The barriers are emotional and relational

Harvard Business Review published research based on interviews with 35 CEOs, CHROs, and senior leaders across professional services, financial services, and other sectors. They found three tensions that will sound familiar to anyone leading a business right now.

First, what one executive called 'leadership FOMO': boards demanding AI updates before the organisation has worked out the problem to solve. They've heard what AI is theoretically capable of, but without hands-on experience, that knowledge creates urgency without direction.

Second, experienced professionals protecting their identity. This isn't resistance to technology. It's anxiety about what adoption implies for expertise built over decades. It explains why Shapiro's story resonated so widely. He experienced AI as amplifying his judgment, not threatening it. For most practitioners in larger organisations, it doesn't feel that way yet.

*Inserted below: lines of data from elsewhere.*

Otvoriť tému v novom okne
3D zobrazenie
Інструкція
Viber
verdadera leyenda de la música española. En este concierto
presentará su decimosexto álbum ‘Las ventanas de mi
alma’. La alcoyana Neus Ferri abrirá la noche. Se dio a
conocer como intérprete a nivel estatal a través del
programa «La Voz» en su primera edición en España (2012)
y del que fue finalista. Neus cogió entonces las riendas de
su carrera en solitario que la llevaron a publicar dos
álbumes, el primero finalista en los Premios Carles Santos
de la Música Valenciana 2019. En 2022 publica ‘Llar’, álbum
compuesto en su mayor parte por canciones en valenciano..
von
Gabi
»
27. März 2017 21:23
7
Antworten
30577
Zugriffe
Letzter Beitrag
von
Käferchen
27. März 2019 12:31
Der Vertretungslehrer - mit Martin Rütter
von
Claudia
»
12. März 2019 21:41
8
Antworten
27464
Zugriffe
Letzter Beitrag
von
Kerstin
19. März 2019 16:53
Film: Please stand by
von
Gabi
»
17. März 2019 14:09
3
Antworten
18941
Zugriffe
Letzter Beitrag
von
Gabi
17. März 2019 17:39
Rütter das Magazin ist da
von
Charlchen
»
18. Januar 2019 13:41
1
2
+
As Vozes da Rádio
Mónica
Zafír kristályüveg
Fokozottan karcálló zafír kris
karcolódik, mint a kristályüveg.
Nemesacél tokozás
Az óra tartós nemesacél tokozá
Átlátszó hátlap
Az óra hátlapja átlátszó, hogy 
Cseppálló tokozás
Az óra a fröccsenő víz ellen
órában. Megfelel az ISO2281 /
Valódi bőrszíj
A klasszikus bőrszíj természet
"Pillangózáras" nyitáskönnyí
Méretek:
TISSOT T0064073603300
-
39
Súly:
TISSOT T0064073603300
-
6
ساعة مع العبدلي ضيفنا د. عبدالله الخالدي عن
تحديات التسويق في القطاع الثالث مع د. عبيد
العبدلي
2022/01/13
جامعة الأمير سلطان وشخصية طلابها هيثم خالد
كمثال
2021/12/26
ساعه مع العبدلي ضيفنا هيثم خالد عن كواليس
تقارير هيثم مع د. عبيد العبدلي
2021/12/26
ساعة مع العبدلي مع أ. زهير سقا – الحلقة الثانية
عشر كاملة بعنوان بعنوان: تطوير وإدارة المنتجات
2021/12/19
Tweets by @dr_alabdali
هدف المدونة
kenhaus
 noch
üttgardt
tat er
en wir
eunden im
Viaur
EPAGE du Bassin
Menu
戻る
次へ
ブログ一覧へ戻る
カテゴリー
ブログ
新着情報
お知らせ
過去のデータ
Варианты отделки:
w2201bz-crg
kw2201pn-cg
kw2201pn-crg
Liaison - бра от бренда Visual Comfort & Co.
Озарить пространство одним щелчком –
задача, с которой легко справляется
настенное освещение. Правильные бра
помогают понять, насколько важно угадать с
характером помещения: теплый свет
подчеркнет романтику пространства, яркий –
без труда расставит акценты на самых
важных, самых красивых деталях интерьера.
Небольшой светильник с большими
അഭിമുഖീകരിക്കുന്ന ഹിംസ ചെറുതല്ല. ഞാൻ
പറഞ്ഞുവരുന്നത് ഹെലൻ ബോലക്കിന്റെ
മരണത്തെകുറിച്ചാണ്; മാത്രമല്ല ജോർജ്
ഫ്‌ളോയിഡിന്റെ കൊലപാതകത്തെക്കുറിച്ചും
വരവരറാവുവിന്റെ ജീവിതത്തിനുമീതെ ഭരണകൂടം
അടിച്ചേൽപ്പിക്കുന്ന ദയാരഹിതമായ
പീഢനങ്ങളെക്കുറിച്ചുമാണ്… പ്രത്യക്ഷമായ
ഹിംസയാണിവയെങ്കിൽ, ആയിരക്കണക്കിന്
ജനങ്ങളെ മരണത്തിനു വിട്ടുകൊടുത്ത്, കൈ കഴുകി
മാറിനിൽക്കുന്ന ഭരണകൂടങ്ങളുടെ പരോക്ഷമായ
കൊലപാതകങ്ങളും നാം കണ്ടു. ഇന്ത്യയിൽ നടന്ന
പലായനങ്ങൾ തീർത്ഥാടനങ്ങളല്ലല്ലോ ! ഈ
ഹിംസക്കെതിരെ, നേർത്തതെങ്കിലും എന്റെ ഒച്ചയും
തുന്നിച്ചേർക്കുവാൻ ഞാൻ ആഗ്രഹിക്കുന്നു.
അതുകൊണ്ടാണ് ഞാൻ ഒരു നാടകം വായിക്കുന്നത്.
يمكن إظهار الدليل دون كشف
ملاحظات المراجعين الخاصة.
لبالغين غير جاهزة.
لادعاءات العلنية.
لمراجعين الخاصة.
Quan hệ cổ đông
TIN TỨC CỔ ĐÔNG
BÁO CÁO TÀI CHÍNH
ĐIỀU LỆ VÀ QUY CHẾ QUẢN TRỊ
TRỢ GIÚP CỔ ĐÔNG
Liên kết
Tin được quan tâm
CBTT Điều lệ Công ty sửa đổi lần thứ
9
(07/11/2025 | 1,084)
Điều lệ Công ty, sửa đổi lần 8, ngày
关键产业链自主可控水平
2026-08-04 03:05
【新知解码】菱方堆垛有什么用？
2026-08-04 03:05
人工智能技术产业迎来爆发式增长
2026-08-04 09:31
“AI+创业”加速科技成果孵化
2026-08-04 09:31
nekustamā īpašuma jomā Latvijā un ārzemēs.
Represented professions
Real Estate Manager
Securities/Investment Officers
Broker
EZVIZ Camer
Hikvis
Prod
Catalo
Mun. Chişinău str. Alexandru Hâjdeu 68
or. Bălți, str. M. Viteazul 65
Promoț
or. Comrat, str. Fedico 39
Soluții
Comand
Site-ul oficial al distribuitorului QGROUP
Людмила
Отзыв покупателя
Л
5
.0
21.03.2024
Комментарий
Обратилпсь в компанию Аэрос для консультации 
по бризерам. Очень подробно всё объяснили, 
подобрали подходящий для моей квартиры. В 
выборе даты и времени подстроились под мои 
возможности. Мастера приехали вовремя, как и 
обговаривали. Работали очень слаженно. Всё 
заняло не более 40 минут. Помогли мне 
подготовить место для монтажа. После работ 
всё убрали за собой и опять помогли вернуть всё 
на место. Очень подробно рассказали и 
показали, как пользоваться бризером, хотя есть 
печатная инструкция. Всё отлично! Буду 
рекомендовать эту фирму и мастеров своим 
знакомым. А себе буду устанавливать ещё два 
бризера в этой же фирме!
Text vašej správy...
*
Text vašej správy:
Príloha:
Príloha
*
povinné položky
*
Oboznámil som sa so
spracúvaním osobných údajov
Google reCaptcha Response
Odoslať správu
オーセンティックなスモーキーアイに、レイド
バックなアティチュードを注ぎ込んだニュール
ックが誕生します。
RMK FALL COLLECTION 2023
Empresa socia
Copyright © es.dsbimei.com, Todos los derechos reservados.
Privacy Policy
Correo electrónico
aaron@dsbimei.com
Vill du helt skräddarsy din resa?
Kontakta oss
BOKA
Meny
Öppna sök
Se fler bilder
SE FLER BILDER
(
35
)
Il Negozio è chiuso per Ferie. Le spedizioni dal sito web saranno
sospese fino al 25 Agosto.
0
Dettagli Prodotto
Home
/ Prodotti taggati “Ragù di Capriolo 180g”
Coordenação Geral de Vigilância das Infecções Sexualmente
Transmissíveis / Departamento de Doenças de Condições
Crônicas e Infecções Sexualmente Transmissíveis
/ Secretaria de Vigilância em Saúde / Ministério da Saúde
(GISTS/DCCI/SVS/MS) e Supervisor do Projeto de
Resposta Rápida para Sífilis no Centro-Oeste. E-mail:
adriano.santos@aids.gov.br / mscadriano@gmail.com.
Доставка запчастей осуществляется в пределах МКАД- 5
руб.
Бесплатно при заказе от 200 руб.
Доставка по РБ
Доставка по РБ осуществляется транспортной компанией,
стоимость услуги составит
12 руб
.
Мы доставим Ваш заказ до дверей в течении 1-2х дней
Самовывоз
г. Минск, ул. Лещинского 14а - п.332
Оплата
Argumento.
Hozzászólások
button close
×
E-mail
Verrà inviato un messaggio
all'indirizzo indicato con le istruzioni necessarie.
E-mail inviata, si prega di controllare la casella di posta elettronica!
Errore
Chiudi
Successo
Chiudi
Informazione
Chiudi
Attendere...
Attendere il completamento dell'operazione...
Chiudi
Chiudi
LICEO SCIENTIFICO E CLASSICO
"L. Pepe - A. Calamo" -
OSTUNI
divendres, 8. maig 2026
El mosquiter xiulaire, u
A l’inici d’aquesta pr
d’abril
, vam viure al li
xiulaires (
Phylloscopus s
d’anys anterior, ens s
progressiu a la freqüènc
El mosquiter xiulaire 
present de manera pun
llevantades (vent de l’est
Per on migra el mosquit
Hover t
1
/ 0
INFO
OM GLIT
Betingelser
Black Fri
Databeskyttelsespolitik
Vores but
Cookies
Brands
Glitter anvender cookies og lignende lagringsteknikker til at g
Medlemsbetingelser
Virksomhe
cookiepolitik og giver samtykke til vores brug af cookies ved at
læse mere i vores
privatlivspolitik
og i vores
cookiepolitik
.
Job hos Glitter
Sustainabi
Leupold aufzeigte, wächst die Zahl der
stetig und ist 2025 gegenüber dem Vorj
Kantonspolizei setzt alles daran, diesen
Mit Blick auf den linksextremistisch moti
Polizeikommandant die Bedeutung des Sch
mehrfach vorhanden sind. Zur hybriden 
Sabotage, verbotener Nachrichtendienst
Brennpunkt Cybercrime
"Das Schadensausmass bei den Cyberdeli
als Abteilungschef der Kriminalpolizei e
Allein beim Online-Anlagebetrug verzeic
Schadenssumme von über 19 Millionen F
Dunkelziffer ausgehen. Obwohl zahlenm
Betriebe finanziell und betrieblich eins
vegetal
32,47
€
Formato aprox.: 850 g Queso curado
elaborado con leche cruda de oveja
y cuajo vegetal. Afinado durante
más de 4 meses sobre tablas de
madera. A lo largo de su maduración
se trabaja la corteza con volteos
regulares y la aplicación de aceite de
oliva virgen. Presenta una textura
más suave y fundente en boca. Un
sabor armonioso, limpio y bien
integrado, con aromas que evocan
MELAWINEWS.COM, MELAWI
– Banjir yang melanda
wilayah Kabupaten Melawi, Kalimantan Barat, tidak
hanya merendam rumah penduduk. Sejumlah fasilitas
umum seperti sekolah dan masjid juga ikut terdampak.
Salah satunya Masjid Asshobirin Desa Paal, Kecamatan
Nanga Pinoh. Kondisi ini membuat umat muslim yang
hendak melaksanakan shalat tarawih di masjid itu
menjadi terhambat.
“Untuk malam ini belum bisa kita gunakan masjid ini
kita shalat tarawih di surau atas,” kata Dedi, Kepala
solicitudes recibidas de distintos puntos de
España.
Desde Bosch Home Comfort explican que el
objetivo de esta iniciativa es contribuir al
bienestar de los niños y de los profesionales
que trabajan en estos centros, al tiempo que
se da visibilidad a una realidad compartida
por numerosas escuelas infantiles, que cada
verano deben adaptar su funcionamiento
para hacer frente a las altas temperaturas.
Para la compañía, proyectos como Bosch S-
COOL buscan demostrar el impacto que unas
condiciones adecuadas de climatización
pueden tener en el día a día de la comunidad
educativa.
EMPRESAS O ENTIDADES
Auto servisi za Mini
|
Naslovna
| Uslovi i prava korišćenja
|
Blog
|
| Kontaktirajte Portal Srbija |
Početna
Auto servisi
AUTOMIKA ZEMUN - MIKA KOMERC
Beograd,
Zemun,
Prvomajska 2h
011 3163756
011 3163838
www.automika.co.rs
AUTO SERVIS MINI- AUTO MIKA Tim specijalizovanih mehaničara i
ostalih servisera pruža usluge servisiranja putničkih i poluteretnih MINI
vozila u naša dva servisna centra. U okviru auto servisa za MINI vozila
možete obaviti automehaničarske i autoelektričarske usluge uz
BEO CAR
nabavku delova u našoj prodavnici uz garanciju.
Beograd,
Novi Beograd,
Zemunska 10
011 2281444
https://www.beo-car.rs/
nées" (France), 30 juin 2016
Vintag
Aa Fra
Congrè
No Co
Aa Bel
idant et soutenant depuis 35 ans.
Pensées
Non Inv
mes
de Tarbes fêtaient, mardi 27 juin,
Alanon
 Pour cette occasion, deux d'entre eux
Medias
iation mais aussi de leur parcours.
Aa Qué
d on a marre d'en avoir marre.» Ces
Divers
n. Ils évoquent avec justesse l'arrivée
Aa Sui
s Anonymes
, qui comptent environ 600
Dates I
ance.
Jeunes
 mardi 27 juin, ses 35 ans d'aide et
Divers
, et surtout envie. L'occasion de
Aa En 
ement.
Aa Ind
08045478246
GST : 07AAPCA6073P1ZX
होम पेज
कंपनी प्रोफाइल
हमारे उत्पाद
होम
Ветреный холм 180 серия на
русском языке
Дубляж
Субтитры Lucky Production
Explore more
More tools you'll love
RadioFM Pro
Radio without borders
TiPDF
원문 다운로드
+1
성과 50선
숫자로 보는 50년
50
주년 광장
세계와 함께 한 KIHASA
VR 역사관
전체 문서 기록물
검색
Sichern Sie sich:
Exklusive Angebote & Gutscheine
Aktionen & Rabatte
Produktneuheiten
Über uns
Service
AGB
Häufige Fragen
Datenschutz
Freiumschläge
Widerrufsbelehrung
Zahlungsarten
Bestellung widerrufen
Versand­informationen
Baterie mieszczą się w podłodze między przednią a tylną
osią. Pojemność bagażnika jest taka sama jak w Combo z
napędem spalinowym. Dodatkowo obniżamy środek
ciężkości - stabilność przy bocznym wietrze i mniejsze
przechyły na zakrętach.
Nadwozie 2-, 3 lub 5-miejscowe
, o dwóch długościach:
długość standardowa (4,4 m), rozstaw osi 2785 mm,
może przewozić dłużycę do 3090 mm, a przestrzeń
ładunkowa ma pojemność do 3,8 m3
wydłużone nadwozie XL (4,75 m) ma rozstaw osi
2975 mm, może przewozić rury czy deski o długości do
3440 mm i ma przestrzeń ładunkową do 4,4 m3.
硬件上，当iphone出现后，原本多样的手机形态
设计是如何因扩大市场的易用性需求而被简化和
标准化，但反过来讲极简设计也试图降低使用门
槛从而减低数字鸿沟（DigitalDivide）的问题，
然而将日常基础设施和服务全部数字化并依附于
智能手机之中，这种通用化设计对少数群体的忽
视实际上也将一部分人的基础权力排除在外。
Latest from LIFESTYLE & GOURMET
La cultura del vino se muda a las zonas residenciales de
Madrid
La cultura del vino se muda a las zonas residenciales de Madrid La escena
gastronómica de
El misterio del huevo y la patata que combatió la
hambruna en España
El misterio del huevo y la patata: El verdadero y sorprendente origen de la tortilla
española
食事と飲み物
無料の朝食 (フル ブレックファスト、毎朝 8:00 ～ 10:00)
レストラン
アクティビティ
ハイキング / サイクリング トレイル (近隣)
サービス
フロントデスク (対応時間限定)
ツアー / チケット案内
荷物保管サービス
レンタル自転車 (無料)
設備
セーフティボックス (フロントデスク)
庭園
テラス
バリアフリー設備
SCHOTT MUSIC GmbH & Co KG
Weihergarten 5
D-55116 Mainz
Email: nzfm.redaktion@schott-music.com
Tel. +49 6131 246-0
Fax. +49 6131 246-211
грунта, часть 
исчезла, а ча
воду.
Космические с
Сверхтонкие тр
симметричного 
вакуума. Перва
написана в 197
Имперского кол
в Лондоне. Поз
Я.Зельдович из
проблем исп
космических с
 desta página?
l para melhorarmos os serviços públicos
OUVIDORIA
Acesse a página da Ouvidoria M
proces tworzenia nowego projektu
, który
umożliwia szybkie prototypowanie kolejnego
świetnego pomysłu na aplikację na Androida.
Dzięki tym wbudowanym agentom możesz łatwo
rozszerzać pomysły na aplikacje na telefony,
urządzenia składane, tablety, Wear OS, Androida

Third, no shared definition of what AI "value" looks like. When leaders lack hands-on experience, the only value framework they can reach for is the one they already know: cost savings, headcount reduction, time-to-completion. These are operational metrics being applied to problems that don't work that way.

The most practical finding was that when senior leaders used AI visibly (not perfectly, but openly) it changed the conversation from "Is this allowed?" to "Could this help with the decisions I'm making?" What shifted wasn't technical fluency. It was permission through behaviour.

What this means

The emotional barriers the HBR study identified (identity threat, contested value, leadership FOMO) aren't separate from the knowledge gap. They're caused by it. A managing partner who has never used AI to review a contract can't evaluate whether her firm's AI strategy is any good. Not because she's not smart enough, but because she has no reference points. Without them, every AI conversation gets filtered through anxiety, abstraction, or someone else's agenda.

In my experience leading AI initiatives, and in conversations with leaders thinking through AI for their own businesses, the pattern is consistent. The leaders who have spent time working directly with AI make different decisions from those who've only been briefed. Not better-informed decisions, necessarily, but more grounded ones, because they have reference points that no briefing can provide.

The Anthropic data shows the resulting gap at scale. Shapiro shows what happens when one practitioner closes it.

Most businesses are stuck not because they're resistant, and not because the technology isn't ready. They're stuck because their leaders haven't done the thing that would make everything else tractable: used AI on a real problem, formed their own view, and led from that.

That's where the adoption gap starts to close. Not with a strategy, but with experience.